Chi-Squared Contingency Test

Test is conducted between each binary value features

Diabetes vs other diseases

H0: There is no association between diabetes and other health conditions/factors
H1: There is a significant association between diabetes and other health conditions/factors
Result: Diabetes shows strong associations with blood pressure problems, chronic diseases, allergies, surgeries, age group, and health score. No significant link with transplants or family cancer history.

Blood Pressure

H0: There is no association between blood pressure problems and other health conditions/factors
H1: There is a significant association between blood pressure problems and other health conditions/factors
Result: Blood pressure problems are significantly linked to diabetes, number of surgeries, age group, and health score.
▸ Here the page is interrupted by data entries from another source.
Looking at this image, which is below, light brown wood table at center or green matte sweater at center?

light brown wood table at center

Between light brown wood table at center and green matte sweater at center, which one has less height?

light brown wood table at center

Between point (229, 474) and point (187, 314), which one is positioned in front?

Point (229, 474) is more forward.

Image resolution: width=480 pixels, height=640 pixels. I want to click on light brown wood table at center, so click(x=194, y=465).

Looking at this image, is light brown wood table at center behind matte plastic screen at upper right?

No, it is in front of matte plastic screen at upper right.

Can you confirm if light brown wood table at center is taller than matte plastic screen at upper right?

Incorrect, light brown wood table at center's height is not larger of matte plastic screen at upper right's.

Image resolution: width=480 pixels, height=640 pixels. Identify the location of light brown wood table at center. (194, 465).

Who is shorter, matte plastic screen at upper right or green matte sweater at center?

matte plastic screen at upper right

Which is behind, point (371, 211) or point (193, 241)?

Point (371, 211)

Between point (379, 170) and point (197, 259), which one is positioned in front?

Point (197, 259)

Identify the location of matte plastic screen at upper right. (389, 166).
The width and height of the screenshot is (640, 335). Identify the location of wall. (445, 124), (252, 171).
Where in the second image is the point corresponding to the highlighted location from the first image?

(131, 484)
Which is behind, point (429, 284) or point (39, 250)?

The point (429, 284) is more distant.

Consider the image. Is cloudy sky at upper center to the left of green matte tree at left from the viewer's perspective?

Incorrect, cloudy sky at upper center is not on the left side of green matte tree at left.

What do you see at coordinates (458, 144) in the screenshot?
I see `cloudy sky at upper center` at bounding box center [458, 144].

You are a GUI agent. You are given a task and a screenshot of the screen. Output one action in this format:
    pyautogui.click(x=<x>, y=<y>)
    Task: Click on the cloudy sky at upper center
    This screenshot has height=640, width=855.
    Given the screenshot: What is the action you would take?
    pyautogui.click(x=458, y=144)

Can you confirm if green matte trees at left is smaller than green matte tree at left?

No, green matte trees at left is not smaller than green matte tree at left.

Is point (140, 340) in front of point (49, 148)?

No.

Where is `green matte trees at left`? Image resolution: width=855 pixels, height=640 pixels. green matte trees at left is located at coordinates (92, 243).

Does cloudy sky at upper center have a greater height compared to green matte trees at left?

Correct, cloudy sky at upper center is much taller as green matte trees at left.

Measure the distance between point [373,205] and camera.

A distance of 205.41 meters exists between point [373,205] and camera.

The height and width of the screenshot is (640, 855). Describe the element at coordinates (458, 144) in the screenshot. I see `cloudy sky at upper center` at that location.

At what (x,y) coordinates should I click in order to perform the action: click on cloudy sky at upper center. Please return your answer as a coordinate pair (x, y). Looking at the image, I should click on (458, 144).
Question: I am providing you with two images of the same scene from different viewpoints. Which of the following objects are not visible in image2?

No associations found with transplants, chronic diseases, allergies, or family cancer history.

Any Transplants

H0: There is no association between transplant history and other health conditions/factors
H1: There is a significant association between transplant history and other health conditions/factors
Result: Transplants show no significant associations with any other health conditions or factors. This suggests transplant patients are distributed randomly across other health categories.

Chronic Diseases

H0: There is no association between chronic diseases and other health conditions/factors
H1: There is a significant association between chronic diseases and other health conditions/factors
Result: Chronic diseases are significantly associated with diabetes, age group, and health score. No links found with blood pressure, transplants, allergies, or family cancer history.

Known Allergies

H0: There is no association between known allergies and other health conditions/factors
H1: There is a significant association between known allergies and other health conditions/factors
Result: Allergies show significant associations with diabetes, family cancer history, number of surgeries, and health score. No connections with blood pressure, transplants, chronic diseases, or age group.

Cancer

H0: There is no association between family cancer history and other health conditions/factors
H1: There is a significant association between family cancer history and other health conditions/factors
Result: Family cancer history is significantly linked to allergies, number of surgeries, and health score. No associations with diabetes, blood pressure, transplants, chronic diseases, or age group.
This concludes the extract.